Seiring dengan popularitas media sosial, banyak penjual jamu yang memanfaatkan platform tersebut untuk memperkenalkan produk mereka. Salah satunya adalah Santi, seorang penjual jamu asal Bandung yang viral setelah unggahan videonya di TikTok mencuri perhatian netizen. Video-video yang menampilkan Santi menjual jamu dengan gaya santai dan ramah membuat banyak orang tertarik untuk mencoba produknya. Namun, fenomena ini juga memicu berbagai komentar, baik positif maupun skeptis, karena penampilannya yang menarik.
“Saya senang bisa membantu perekonomian keluarga dan juga menjaga tradisi,” ujar Santi saat diwawancara oleh salah satu media lokal. “Dengan adanya tren ini, saya harap lebih banyak orang mengenal dan menghargai jamu sebagai bagian dari budaya Indonesia.”

Selain Santi, ada juga penjual jamu yang dikenal dengan nama Sani, seorang penjual jamu gendong di Kota Bogor. Ia telah menjalani profesi ini selama lebih dari tiga dekade. Berbeda dengan Santi yang viral di media sosial, Sani lebih dikenal oleh pelanggan setianya yang tinggal di sekitar wilayah Air Mancur. Meski usianya sudah lanjut, ia masih aktif berjualan setiap pagi hingga siang hari.
-
Proses Pembuatan Jamu Tradisional
Sani memulai proses pembuatan jamu sejak pukul 03.00 WIB. Ia mulai dengan menumbuk bahan-bahan dasar seperti daun, rimpang, dan gula aren menggunakan lesung. Setelah itu, ia meracik jamu sesuai dengan resep tradisional dan menyimpannya dalam botol plastik. Proses ini dilakukan dengan hati-hati agar rasanya tetap alami dan berkhasiat. -
Pembeli Setia dan Interaksi yang Hangat
Sani memiliki pelanggan tetap yang sudah minum jamu darinya selama puluhan tahun. Mereka bahkan enggan mencoba jamu dari penjual lain. Interaksi antara Sani dan pelanggannya tidak hanya sebatas jual beli, tetapi juga melibatkan percakapan dan cerita keseharian. Ini membuat pengalaman minum jamu menjadi lebih personal dan hangat. -
Tren Baru di Kalangan Gen Z
Selain Sani dan Santi, banyak penjual jamu muda yang mulai menawarkan produk mereka melalui media sosial. Fenomena ini disebut sebagai “party jamu”, di mana anak muda menggelar acara minum jamu bersama teman-teman. Tren ini tidak hanya menarik perhatian generasi muda, tetapi juga memberikan dorongan bagi UMKM lokal.

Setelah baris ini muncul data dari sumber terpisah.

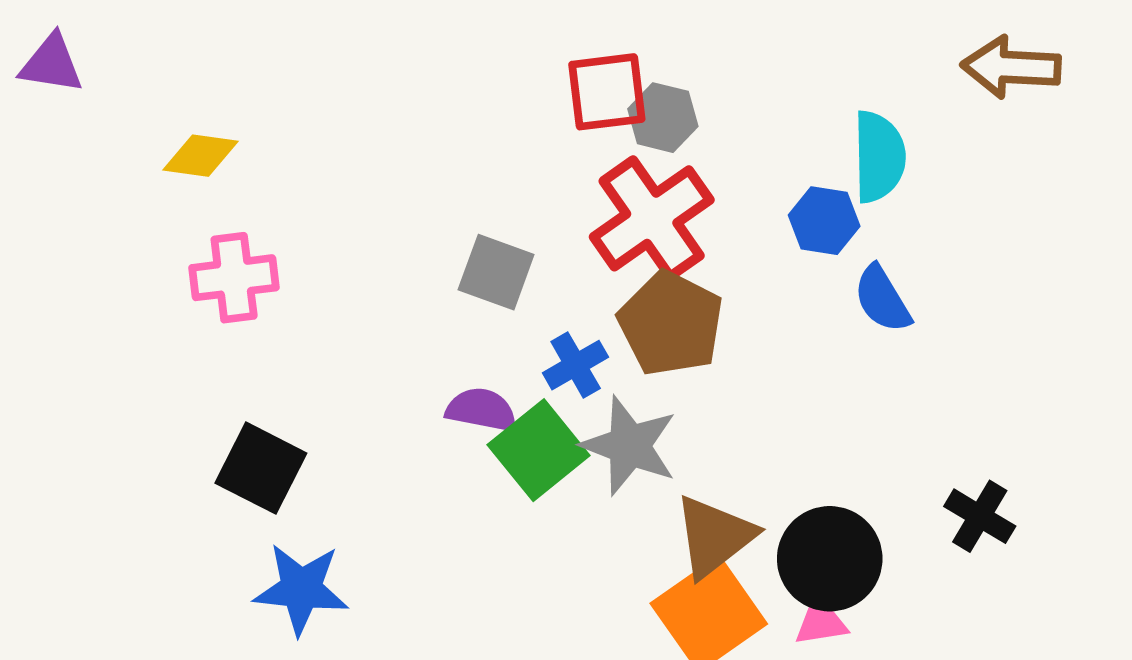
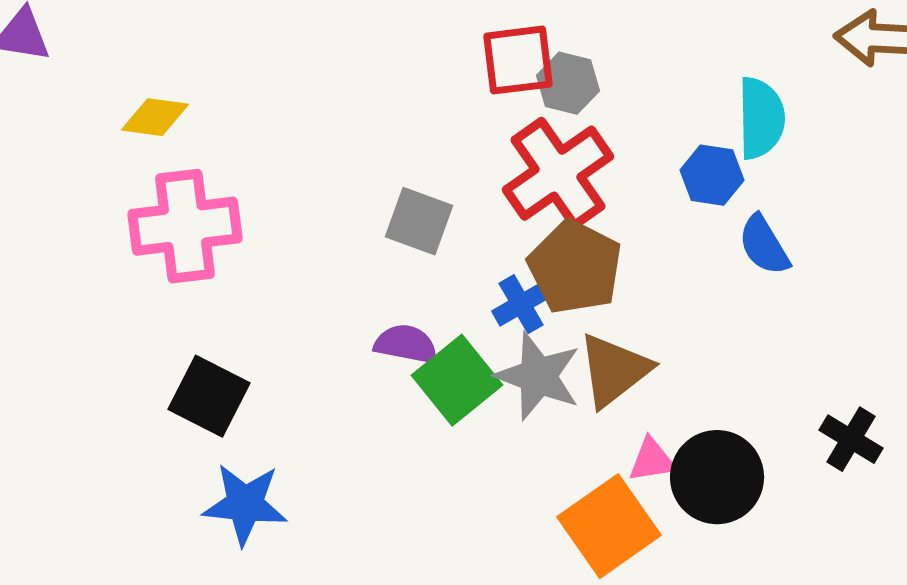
pink cross: (234, 278) -> (185, 226), size x1.4
blue cross: (576, 365) -> (521, 304), moved
brown triangle: (714, 536) -> (614, 370), moved
pink triangle: (821, 621) -> (652, 460), moved

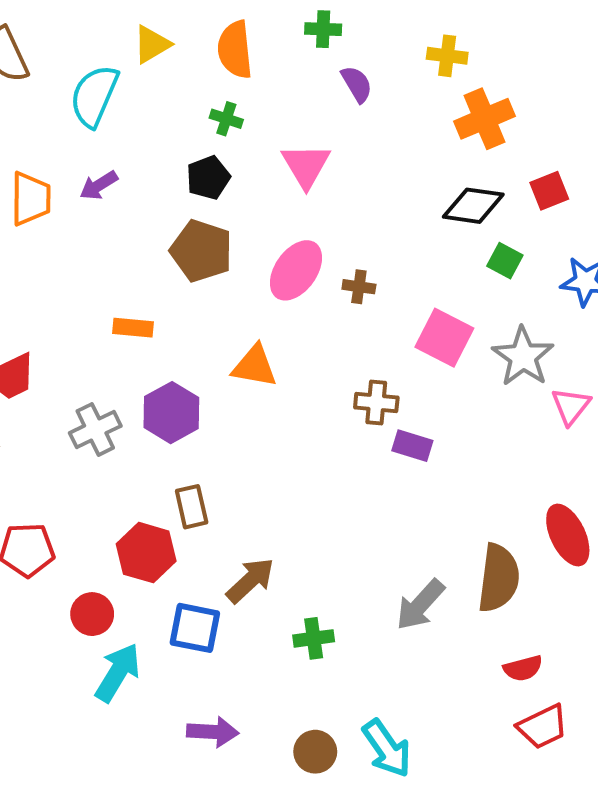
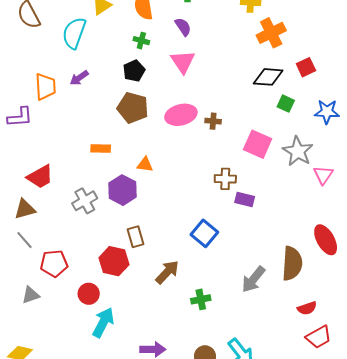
purple semicircle: (357, 84) -> (183, 27), moved
pink ellipse: (296, 270) -> (181, 115), turned 44
orange triangle: (255, 366) -> (145, 165), moved, size x0.7
blue square: (195, 628) -> (204, 233), moved, turned 32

Kehadiran penjual jamu seperti Santi dan Sani menunjukkan bahwa meski zaman semakin modern, tradisi dan nilai-nilai lokal tetap relevan. Dengan adanya tren baru ini, diharapkan lebih banyak masyarakat yang peduli terhadap produk lokal dan menjaga warisan budaya bangsa.
Kesimpulan
Penjualan jamu yang viral di media sosial dan dijadwalkan berlangsung di Kecamatan Ngadiluwih pada 4 Desember 2025 merupakan bukti bahwa budaya lokal masih hidup dan berkembang. Dengan dukungan dari generasi muda, UMKM seperti penjual jamu dapat terus bertahan dan berkembang. Semoga tren ini dapat memberikan dampak positif bagi perekonomian dan pelestarian budaya Indonesia.